Filsafat Matematika, di Antara Dua Kubu

admin | 4 - Jun - 2008

Dalam tulisan ini Steve Gerrad ingin menjelaskan bagaimana dan dimana posisi Wittgenstein di antara dua kubu yakni kubu filsafat analitik dan kubu filsafat kontinental. Kelompok pertama filsafat analitik; adalah kelompok yang mencoba mengamankan objektifitas, dan pada kelompok yang kedua yakni filsafat kontinental yakni kelompok yang menyangkal objektivitas secara keseluruhan dalam semua cara. Mereka mempercayai teori inconmensurabilitity. Namun keduanya sama-sama mengakui akan ketidakbermaknaannya pada metafisika.

Menurut Gerrad bahwa salah satu dari dua kubu itu cendrung ekstrim, dan anarkis sedangkan Wittgenstein tidak demikian. Bahkan Wittgenstein sendiri memperdebatkan dua kubu tersebut. Wittgenstein menolak kedua kelompok tersebut dengan memunculkan tulisan mengenai filsafat matematika. Matematika sebagai sesuatu yang transendental. Proposisi matematika mempunyai makna dan kebenaran tanpa memperhatikan penggunaan dan aturan manusia. matematika mempunyai posisi yang independen dari praktek kerja manusia. dan bisa mendapatkan kebenaran tanpa melalui pembenaran dari bahasa manusia. Dalam tulisan ini Steve Gerrard mencoba memetakan posisi Wittgenstein terhadap dua kelompok tersebut. Penjelasan selanjutnya Steve membagi dan memetakan kedalam beberapa point.

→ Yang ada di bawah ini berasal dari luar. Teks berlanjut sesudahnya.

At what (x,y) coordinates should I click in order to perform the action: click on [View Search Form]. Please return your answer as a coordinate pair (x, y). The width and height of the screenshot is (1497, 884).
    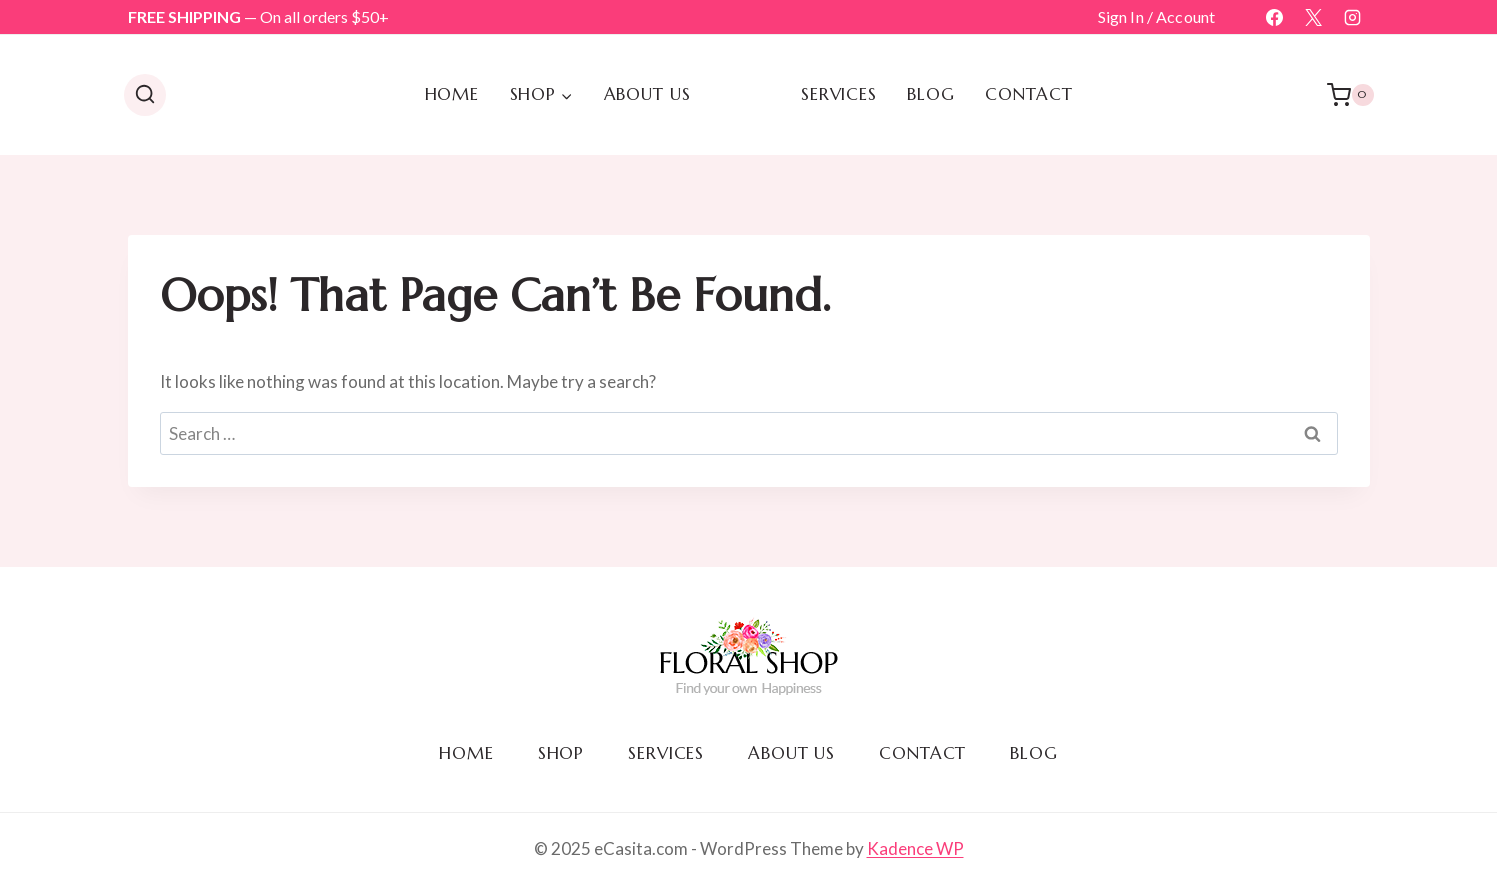     Looking at the image, I should click on (145, 95). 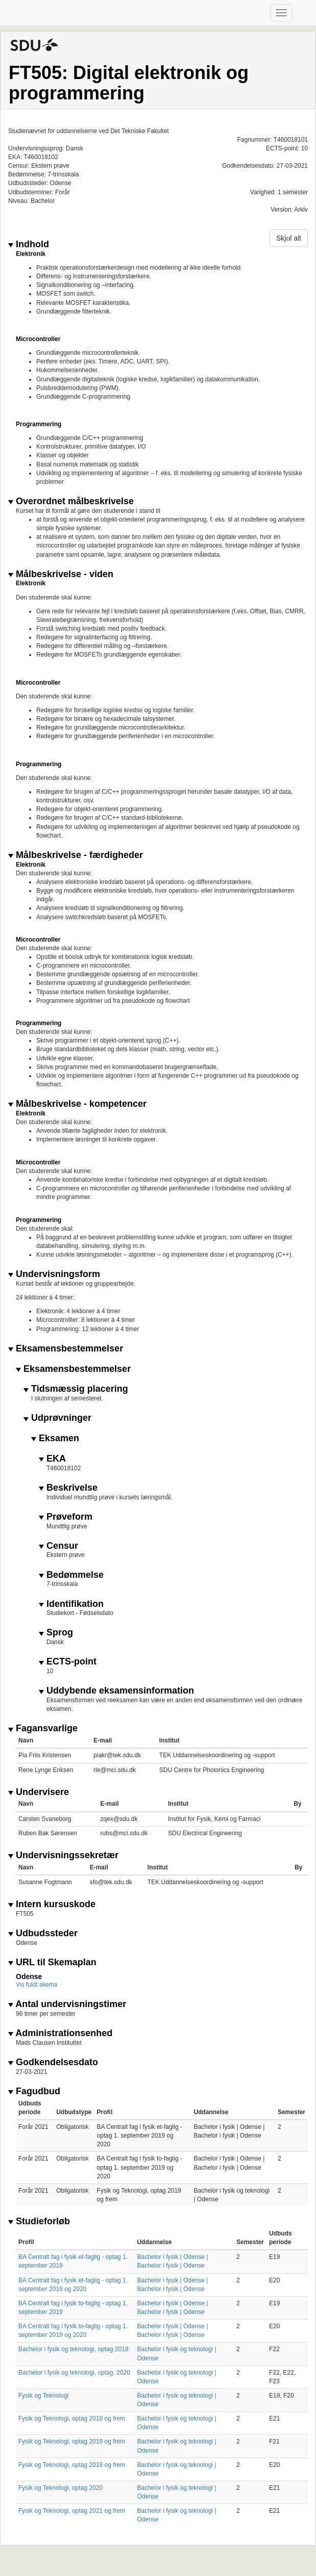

Masa Transisi dari Kalkulus Menuju Language Game.

Ada tiga periode pemikiran Wittgenstein, periode awal (filsfat matematika), periode pertengahan (konsepsi kalkulus), dan periode akhir (konsepsi language game). Pada periode awal adalah periode filsafat matematika, ini dijumpai pada buku catatannya dan Tractatus. Periode ini terjadi sekitar tahun 1914-1916. apa yang ada di dalam buku catatan maupun yang ada di dalam Tractatus pada dasarnya ingin mengkritisi Russel dan Frege yang menulis tentang dasar-dasar matematika. Dan keduanya dikatakan sebagai aliran logis (logicism). Aliran ini berpandangan bahwa matematika bisa direduksikan ke dalam logika. Kebanyakan hasil karya Wittgenstein ditujukan untuk mengkritisi aliran logis (logicism) ini. dan pendapat Wittgenstein yang pertama adalah bahwa proposisi matematika adalah proposisi-proposisi yang berisi persamaan-persamaan, oleh karena itulah maka proposisi matematika adalah proposisi yang semu. Proposisi matematika tidak menentukan apapun tentang objek. Klaim ini secara nyata tampak dalam pembahasan semantiknya yang ruwet dan pembahasan mengenai metafsisika yang ada di dalam Tractatus. Namun tulisan saya –ujar Gerrad- difokuskan kepada tulisan Wittgenstein yang post-tractatus. Dan tema-tema yang menonjol pada dirinya dan berdampak pada karirnya adalah tulisan-tulisannya yang berbicara tentang ‘realitas matematika transendent’.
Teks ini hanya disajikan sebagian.